In 2006, the Generalitat Valenciana proposed a number of new lines and extensions which were abandoned due to lack of funds after the 2008 financial crisis.

===Extension from Alacant to Tavernes Blanques===
Line 10 was originally planned to have run underground through Ciutat Vella (Valencia's historic centre) before emerging at surface level at Pont de Fusta station and continuing to Tavernes Blanques. One station on this line, Mercat Central, began construction in 2007 and was completed at a cost of 27 million euros, but remains a ghost station. In March 2021, the director of Valencian railways said that the project had been abandoned and that a decision would be taken on how to use the completed station. In 2023 the Valencia regional government began feasibility studies in connecting the disused station with the rest of the network through a new tunnel. Also at the end of 2023, after winning the 2023 Valencian regional election on a programme which included completing Line 10, the People's Party of the Valencian Community began considering various options for northern extensions, including the original idea to Tavernes Blanques or alternative routes to Empalme station. In February 2025 the regional government announced a tender process for the preparation of preliminary studies for a northern Line 10 extension. Interested parties would have to submit a route plan serving the Orriols and Torrefiel neighbourhoods and linking to Empalme.

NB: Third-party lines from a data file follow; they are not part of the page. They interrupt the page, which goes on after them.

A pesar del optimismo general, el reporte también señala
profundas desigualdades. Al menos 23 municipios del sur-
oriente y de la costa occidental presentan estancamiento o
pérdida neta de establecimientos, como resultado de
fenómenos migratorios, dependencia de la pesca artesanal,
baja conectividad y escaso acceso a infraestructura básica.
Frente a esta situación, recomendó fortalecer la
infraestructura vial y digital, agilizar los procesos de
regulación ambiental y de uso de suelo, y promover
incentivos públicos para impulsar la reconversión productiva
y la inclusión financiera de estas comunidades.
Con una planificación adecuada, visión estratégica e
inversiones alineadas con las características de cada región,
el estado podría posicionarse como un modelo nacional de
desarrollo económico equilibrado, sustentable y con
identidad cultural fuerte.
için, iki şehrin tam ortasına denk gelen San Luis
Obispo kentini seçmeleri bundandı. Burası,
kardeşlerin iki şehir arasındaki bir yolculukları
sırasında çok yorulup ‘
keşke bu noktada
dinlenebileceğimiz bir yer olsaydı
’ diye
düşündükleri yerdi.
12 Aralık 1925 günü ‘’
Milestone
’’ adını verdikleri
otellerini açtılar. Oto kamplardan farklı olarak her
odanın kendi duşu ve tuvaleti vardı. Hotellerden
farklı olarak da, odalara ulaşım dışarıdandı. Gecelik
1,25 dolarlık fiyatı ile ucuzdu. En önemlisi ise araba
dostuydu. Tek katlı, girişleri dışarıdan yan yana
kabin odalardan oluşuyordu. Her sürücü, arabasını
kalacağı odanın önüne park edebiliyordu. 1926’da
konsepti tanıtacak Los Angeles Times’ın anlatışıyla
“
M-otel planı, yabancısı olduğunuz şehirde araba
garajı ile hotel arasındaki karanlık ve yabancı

===Extension to Vilamarxant===
Plans were made for an extension of Line 9 to Vilamarxant. However, by 2015, the plans had been abandoned.

===Orbital line===
This would have been a tram line connecting Valencia's north and south boulevards with the towns of Alboraya, Mislata and Xirivella. It would have brought metro service to Valencia's Tres Forques, L'Olivereta and Malilla districts. Only a small part of the line was constructed through Valencia's Torrefiel and Orriols districts and opened as part of the new Line 6 in September 2007.

===Horta Sud light metro===
This line, initially designated as line 8, would have begun at La Fe. It would have run through Valencia's district of La Torre and the towns of Sedaví, Alfafar and Benetússer before dividing into two. The southern branch would have gone through Massanassa, Catarroja, Albal, Beniparrell before terminating in Silla. The western branch was to run through Paiporta, Torrent, Alaquàs and Aldaia. It would then have split into 2 further branches. One would have terminated at Bonaire shopping centre with the other continuing through Quart de Poblet to the terminus at Faitanar.

===Coastal tram===
The coastal tram (es), originally designated as Line 10, would have connected Alboraya's Port Saplaya and Patacona beach with Valencia's Malvarosa and Las Arenas beaches before terminating at Marítim station.